Posted Saturday, July 14, 2012, at 12:30 PM
US President Barack Obama speaks during a rain-soaked campaign event on July 14, 2012 at Walkerton Tavern & Gardens in Glen Allen, Virginia.
Photo by MANDEL NGAN/AFP/GettyImages
The way the Bain/outsourcing debate has gone, if I understand it, is this:
1. Romney touts his experience in the private sector as a key qualification for the presidency that Obama lacks.
2. Obama runs ads slamming Bain Capital for involvement in offshoring of jobs to foreign countries.
3. Romney angrily denies that he was even running Bain at the time this stuff happened.
4. Obama notes that Rommey was listed in government documents as Bain's CEO of record.
5. Romney says those filings don't reflect reality on the ground about who was running the company.
6. Obama begins collecting scraps of evidence pointing to Romney's continued involvement.

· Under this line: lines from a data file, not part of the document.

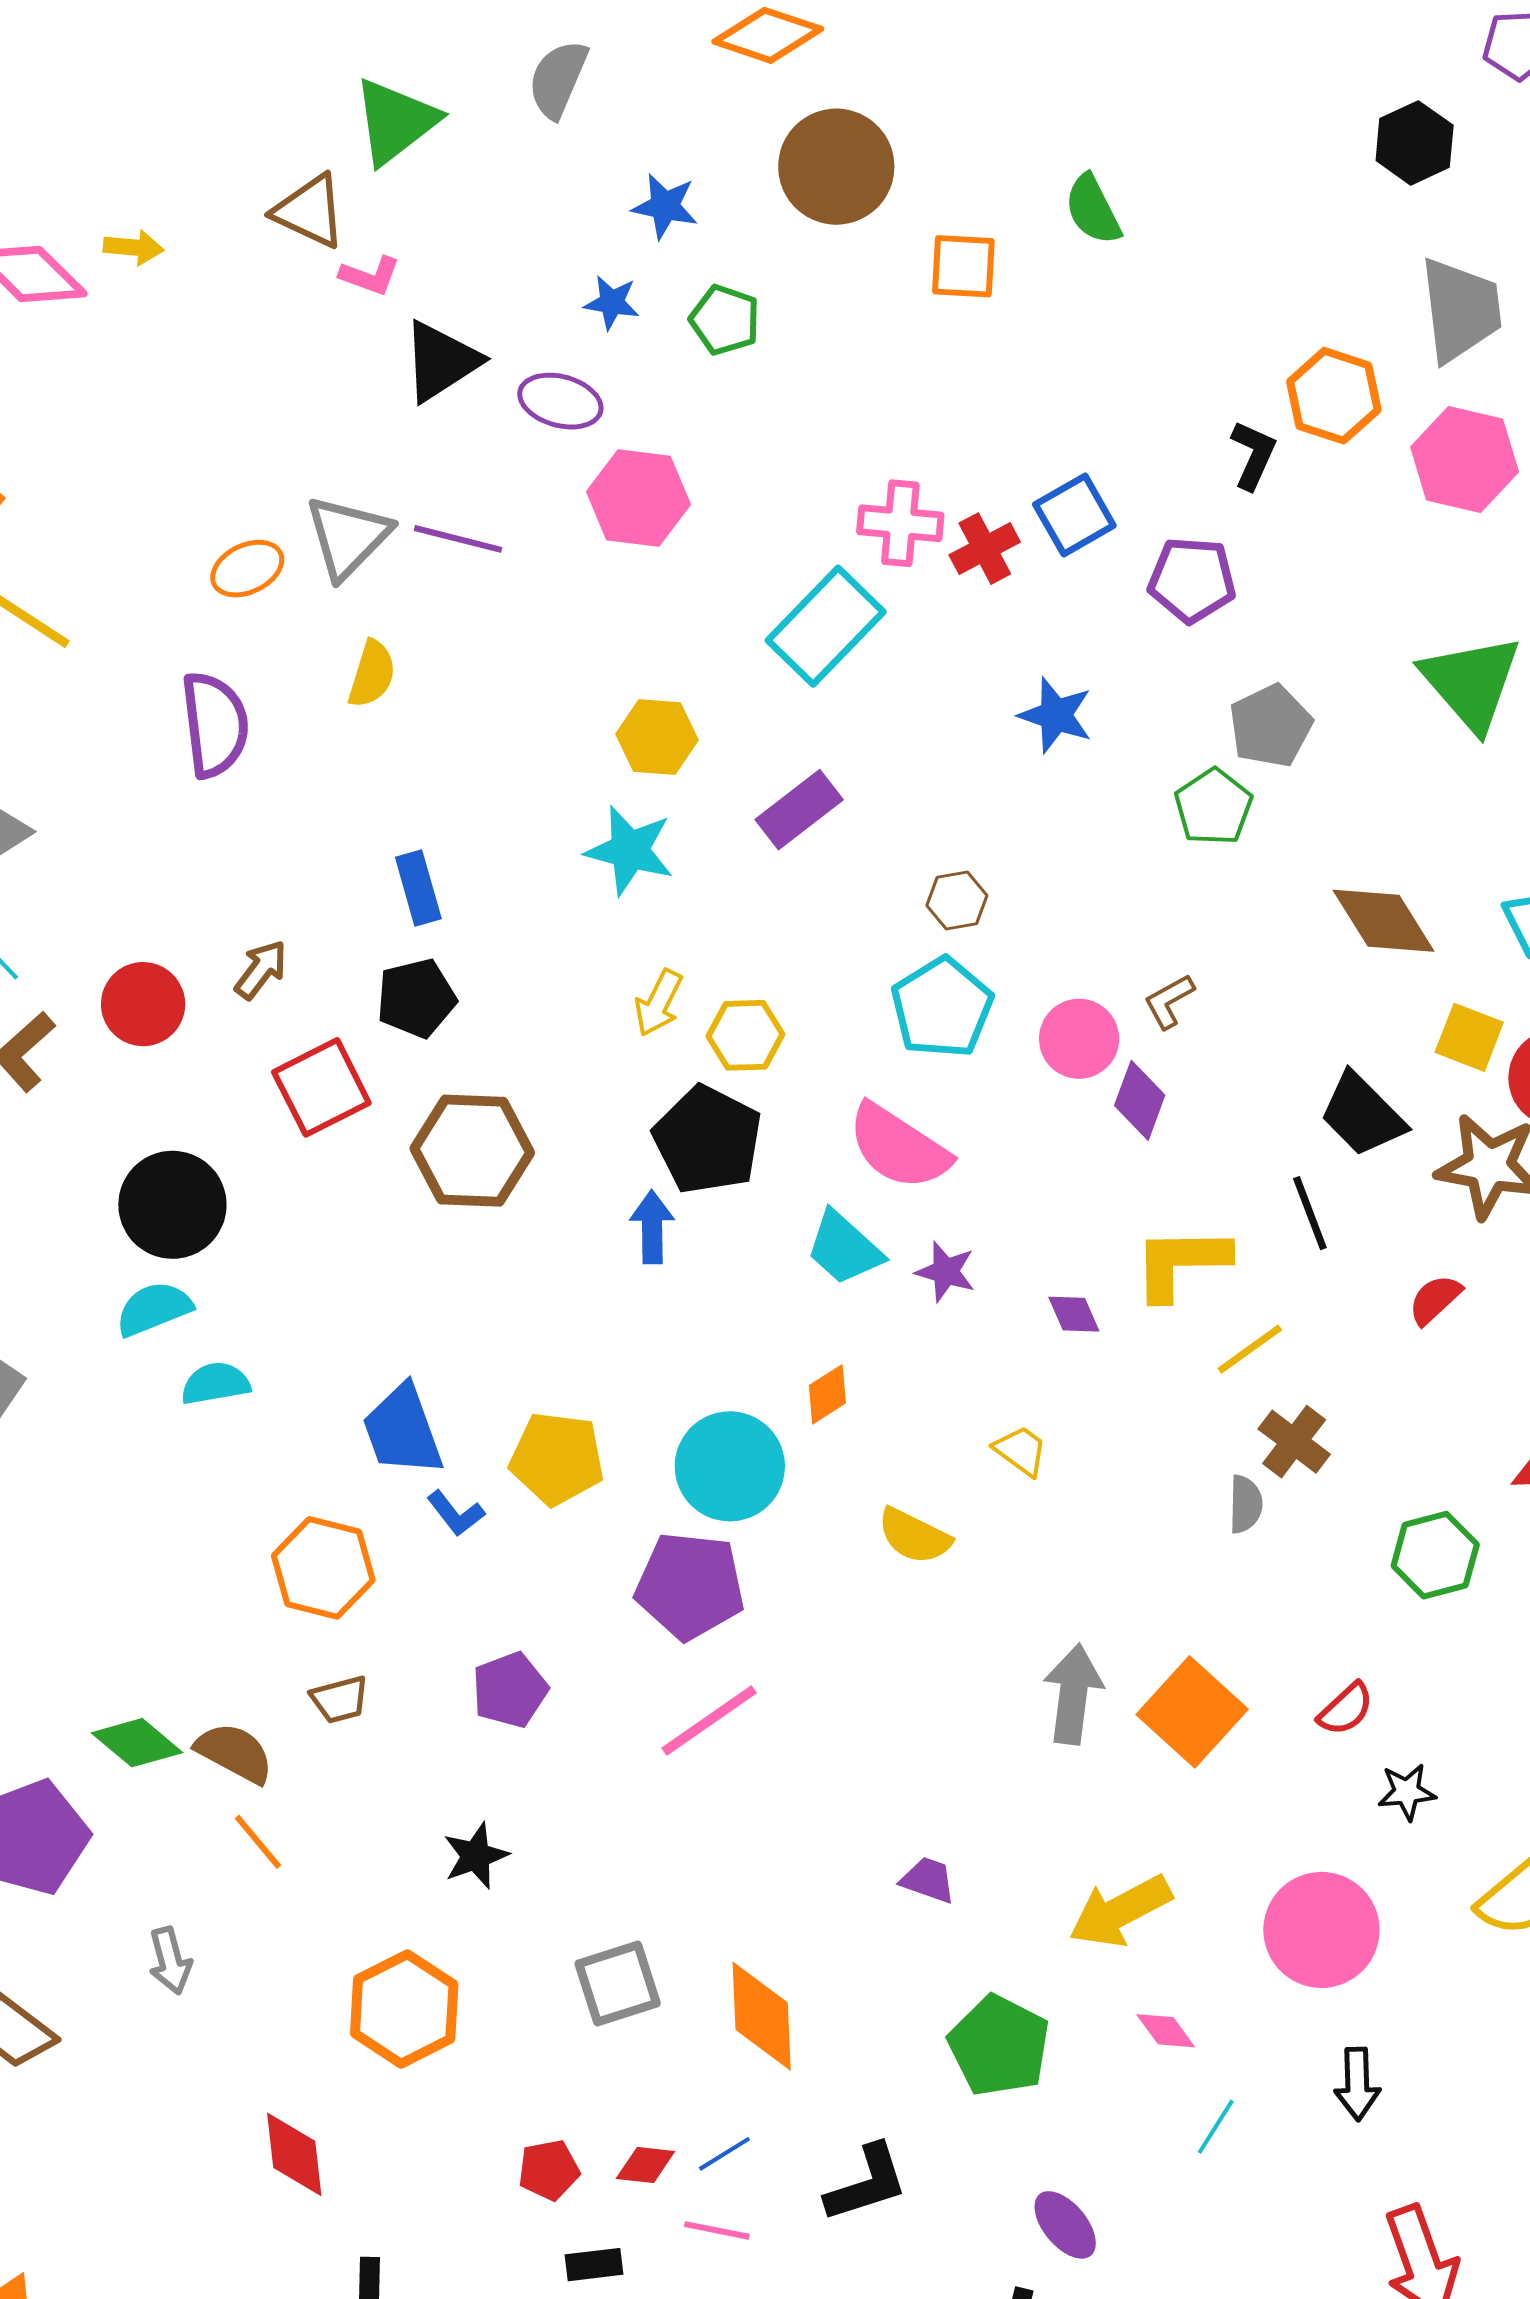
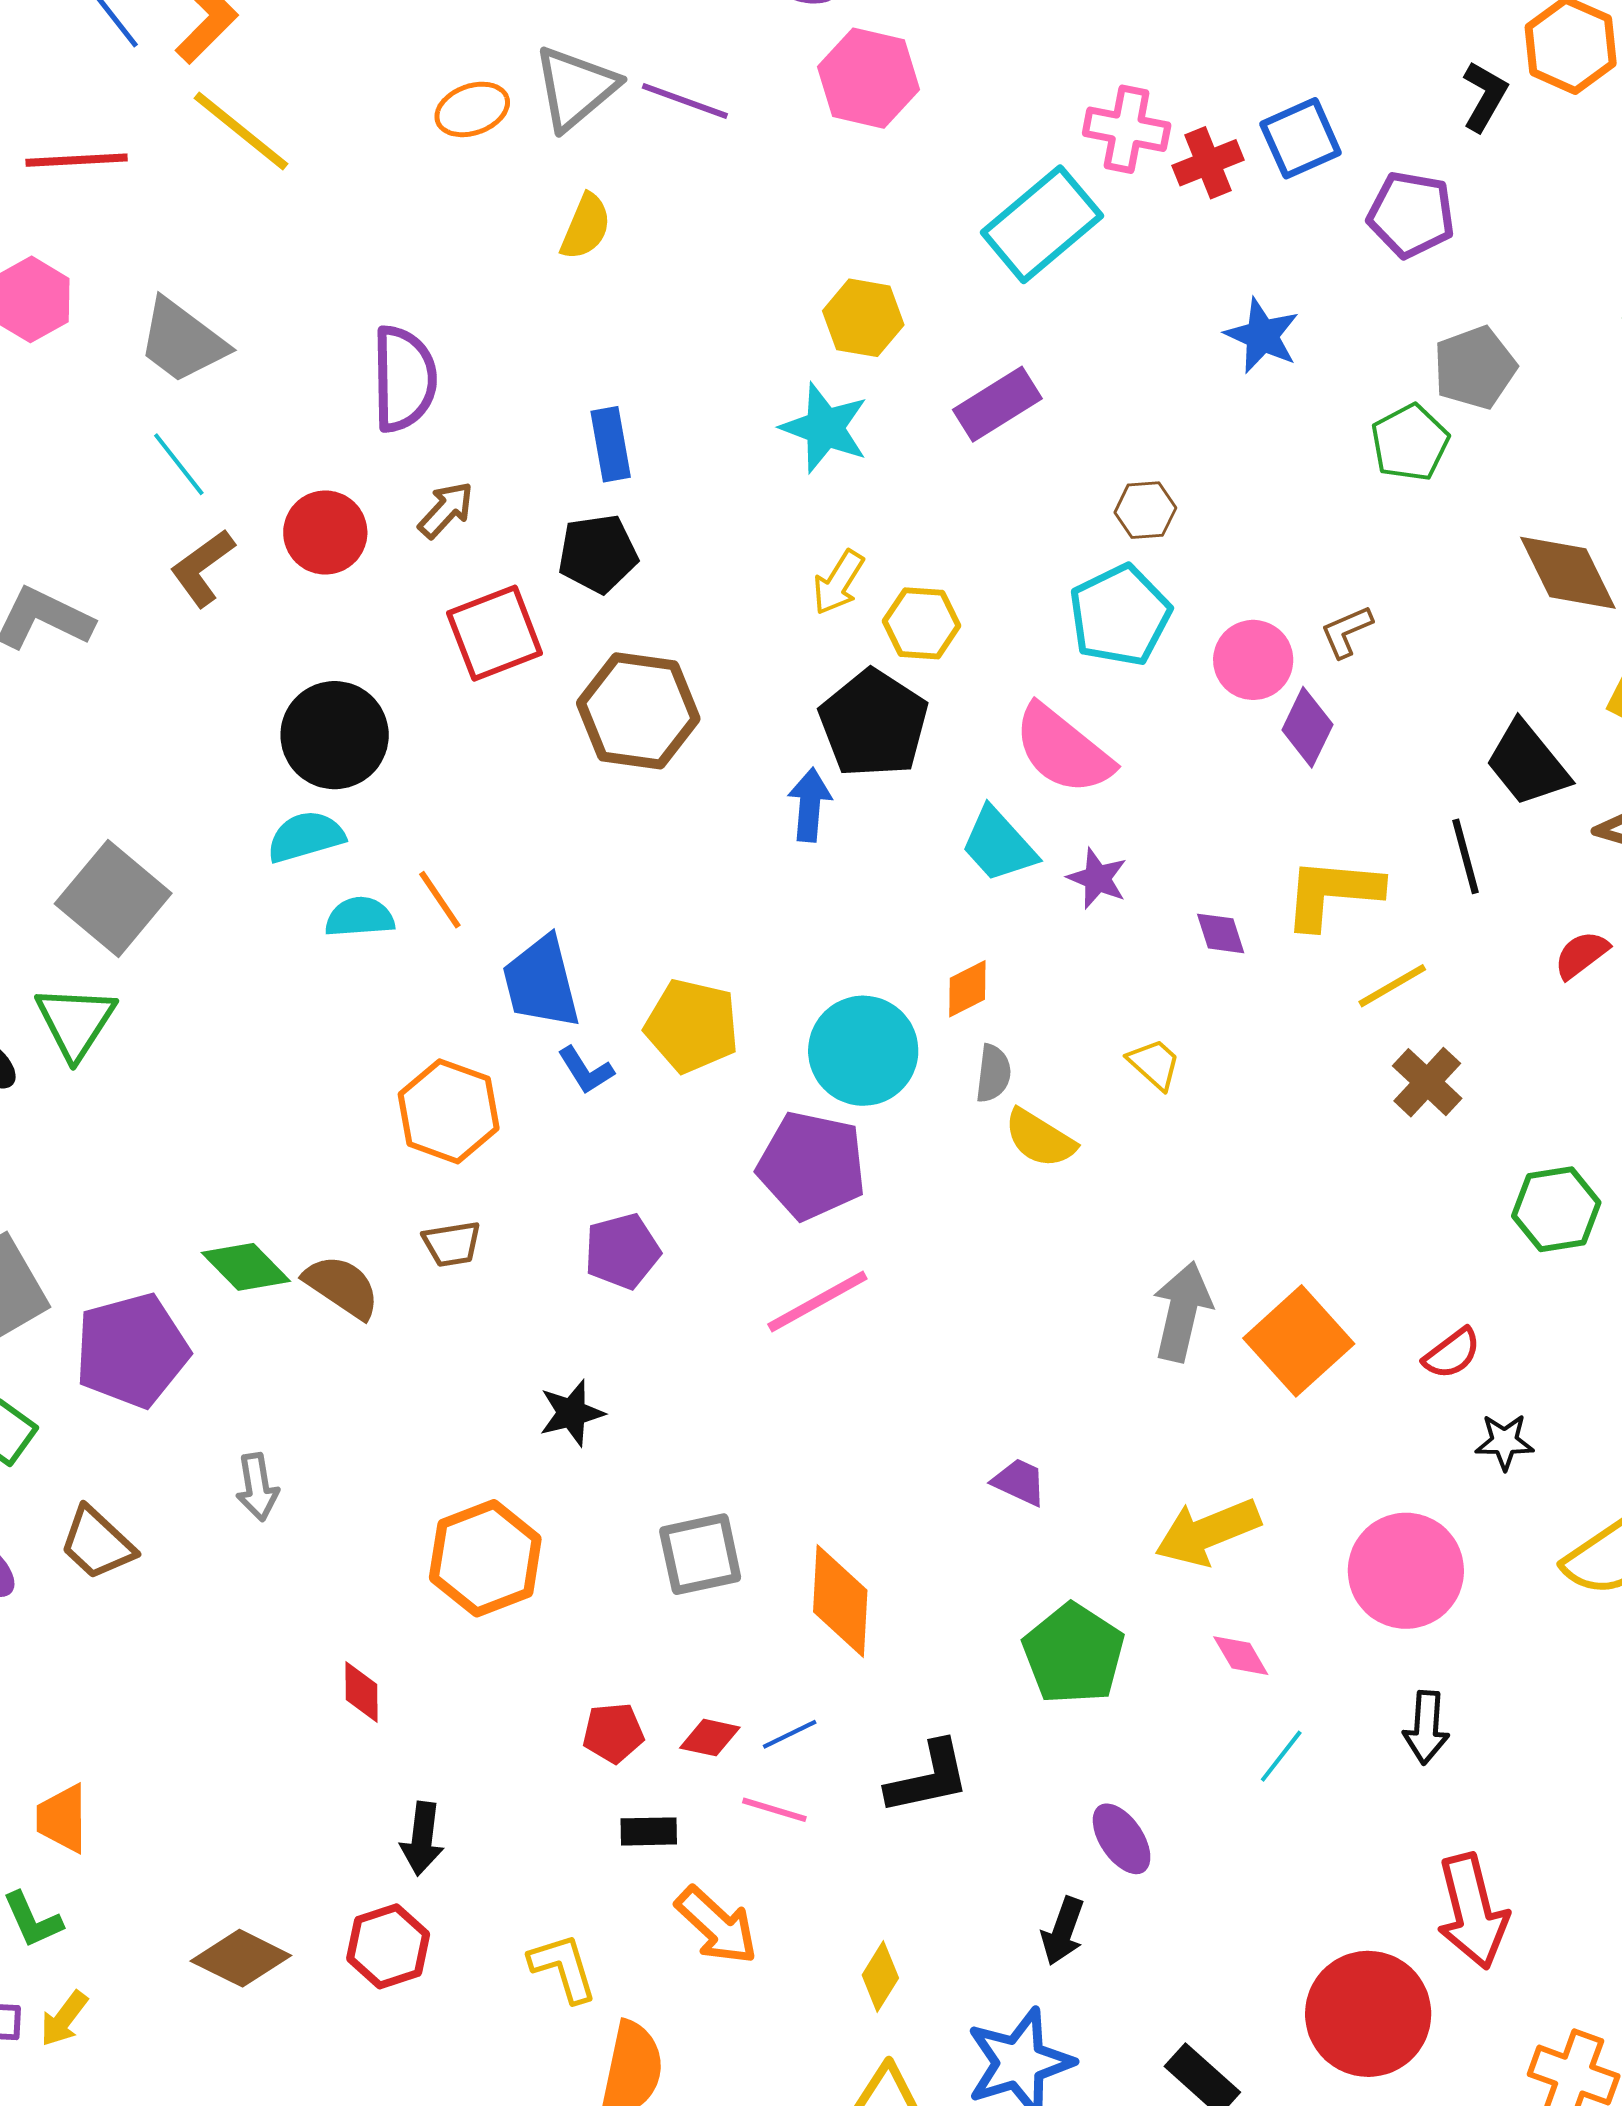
purple semicircle: (215, 725) -> (404, 379), moved
gray semicircle: (1245, 1504) -> (993, 1073), moved
orange line: (258, 1842) -> (440, 900), moved
red diamond: (294, 2154) -> (361, 1692), size x0.7

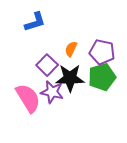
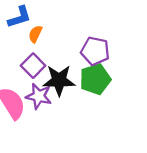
orange semicircle: (71, 49) -> (35, 34), moved

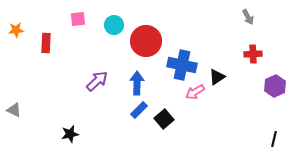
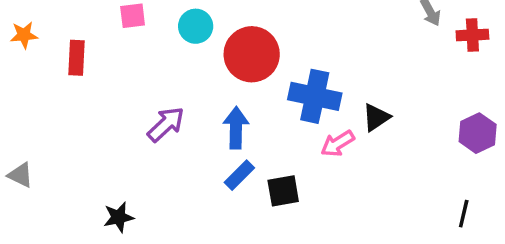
red cross: (253, 54) -> (472, 35), moved
black square: (164, 119) -> (283, 191), turned 30
black line: (274, 139) -> (464, 214), moved

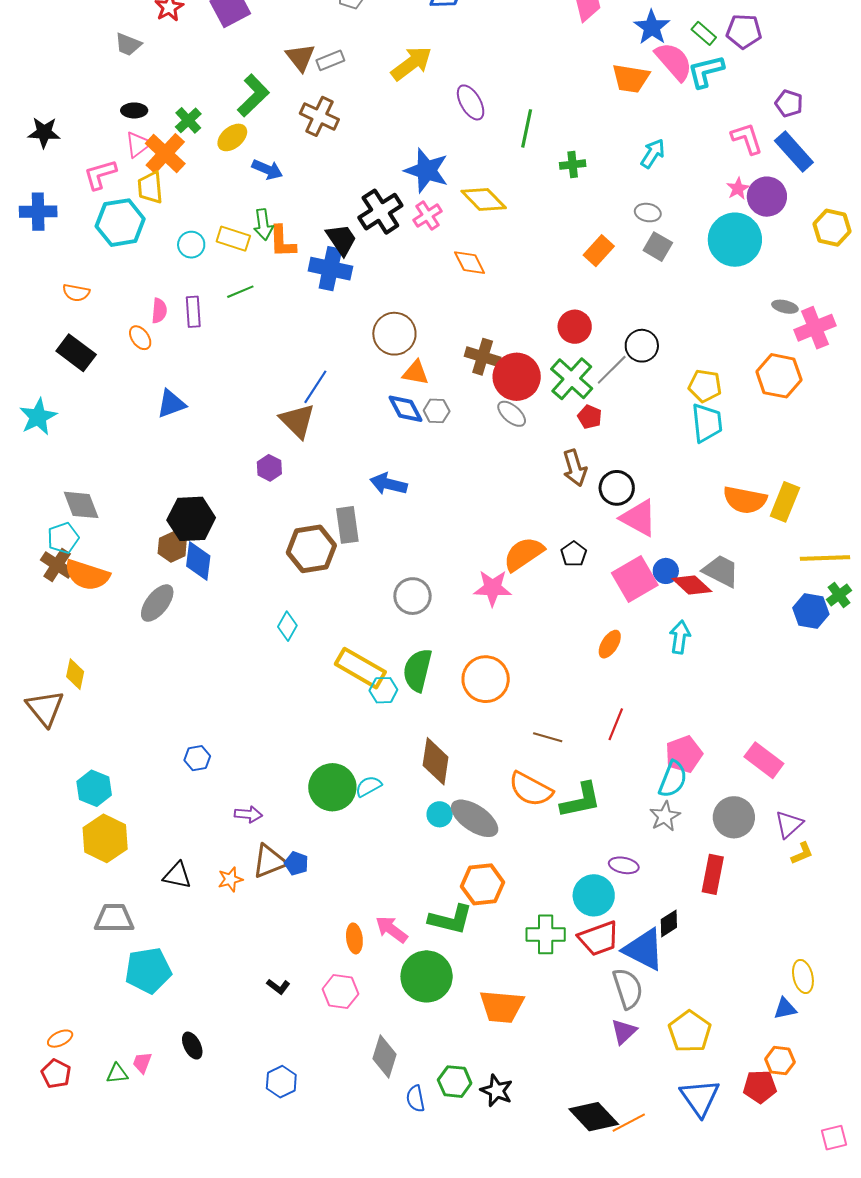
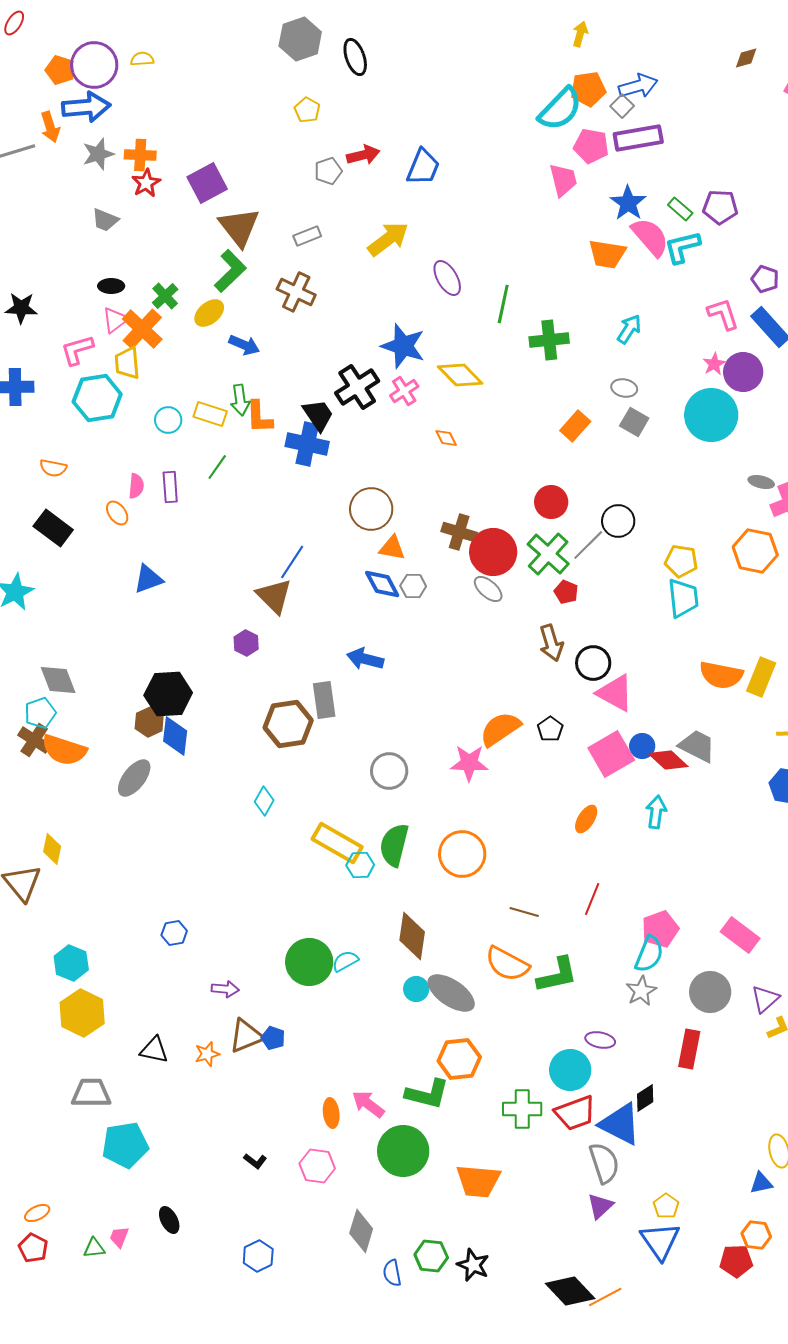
brown triangle: (300, 57) -> (239, 227), moved, size x1.4
green cross: (573, 165) -> (549, 340), size x1.5
orange diamond: (470, 263) -> (446, 438), size x0.7
green line: (240, 292) -> (217, 467), turned -32
yellow pentagon: (690, 1032) -> (666, 1206), size x0.6
blue triangle: (700, 1098) -> (660, 1241), moved

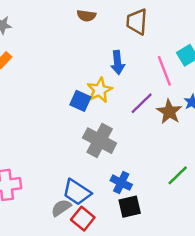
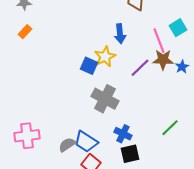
brown star: (169, 112) -> (163, 60), moved, turned -30
gray semicircle: (61, 208) -> (67, 145), moved

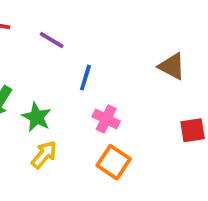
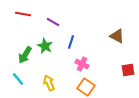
green star: (37, 117) -> (45, 46), moved
yellow arrow: (44, 155) -> (49, 83), turned -63

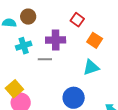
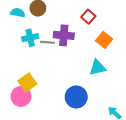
gray line: (45, 59) -> (47, 42), moved
yellow square: (14, 89) -> (27, 82), moved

Lost in the shuffle here is the question of what it is Romney is denying he's responsible for. Stipulate that Romney somehow had nothing to do with running a company of which he was the CEO and sole shareholder. Does he think, in retrospect, that his subordinates did something wrong by offshoring jobs? Clearly he didn't, which highlights the absurdity of his claims not to have been responsible. It's true that he wasn't running the country on a day-to-day basis, but he really was titular CEO and had Bain been doing something he deemed outrageous he could and should have stepped in to stop them. But he doesn't believe that. And what's more, all indications are that Barack Obama also doesn't think Bain was doing anything wrong. As president he's made no moves to make it illegal for companies to shift production work abroad and has publicly associated himself with a wide range of American firms—from GE to Apple and beyond—who've done just that to varying extents. And we all remember what happened to Obama's promise to renegotiate NAFTA after taking office, right?
In my view both Obama and Rommey are quite right about this. I'll say more on this during the workweek, but one quick test is do you think there's something immoral about the fact that Toyota and BMW have manufacturing facilities located in the United States? Should the Japanese and German governments be stopping Japan- and Germany-based firms from locating production offshore?